The Marlborough, MA-based fertility-related medical laboratory ReproSource Fertility Diagnostics has started notifying around 350,000 of its patients about a cyberattack in which patient data was potentially compromised. The Quest Diagnostics subsidiary said unauthorized individuals gained access to its systems on August 8, 2021 and deployed ransomware. The breach was discovered on the morning of August 10, 2021, and, within an hour, network connections had been severed to contain the attack and prevent any further unauthorized access.
Third-party cybersecurity experts were engaged to assist with the investigation and determine the cause and scope of the security breach. The laboratory said it was able to quickly contain the incident and securely recovered operations quickly. A comprehensive review of all systems that may have been accessed by the hackers confirmed patients’ protected health information may have been viewed, including the following:
Names, phone numbers, addresses, email addresses, dates of birth, billing information, CPT codes, diagnosis codes, test requisitions and results, test reports and/or medical history information, health insurance or group plan identification names and numbers, and other information provided by individuals or by treating physicians. Some individuals also had their driver’s license number, passport number, Social Security number, financial account numbers, and/or credit card numbers stored on the affected systems.

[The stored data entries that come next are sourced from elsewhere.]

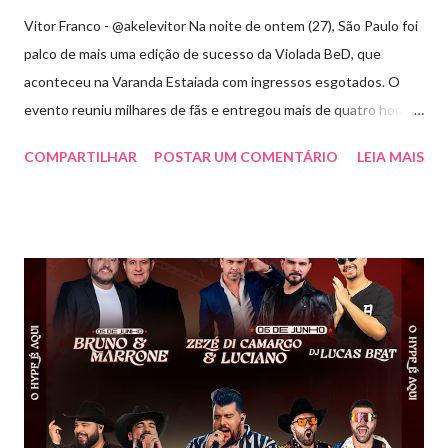
Vitor Franco - @akelevitor Na noite de ontem (27), São Paulo foi
palco de mais uma edição de sucesso da Violada BeD, que
aconteceu na Varanda Estaiada com ingressos esgotados. O
evento reuniu milhares de fãs e entregou mais de quatro horas
de show, energia e emoção. Com um repertório vibrante e cheio
COMPARTILHAR
POSTAR UM COMENTÁRIO
LEIA MAIS
de hits, Bruninho & Davi incendiaram o palco e contaram com
participações especiais de Erick Jordan, Paula Mattos, Lucas e
Kadí, Make U Sweat e Lucas Villar, que tornaram a noite ainda
mais memorável. A mistura de vozes, garantiu uma atmosfera
única, com o público cantando junto do início ao fim. Criado em
2018, o projeto Violada BeD se tornou uma verdadeira marca
registrada da carreira da dupla, oferecendo ao público um show
imersivo, com horas de duração, que mistura grandes clássicos
do sertanejo com homenagens a outros gêneros. No palco,
Bruninho & Davi transitam com naturalidade entre os seus hits e
releituras de artistas como Sandy & Junior, CPM 22 e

It is unclear at this stage of the investigation if any of the above information was acquired by the attackers. Data theft has not been ruled out. ReproSource said it has enhanced safeguards for patient data and has implemented additional monitoring and detection tools. Affected individuals have been offered complimentary access to credit monitoring and identity theft protection services.
The ransomware attack is the latest in a string of attacks on operators of fertility clinics. In June 2021, Reproductive Biology Associates said it suffered a ransomware attack that also affected its affiliate, MyEggBank North America and US Fertility was attacked in late 2020 which resulted in the exposure of the protected health information of 879,000 individuals.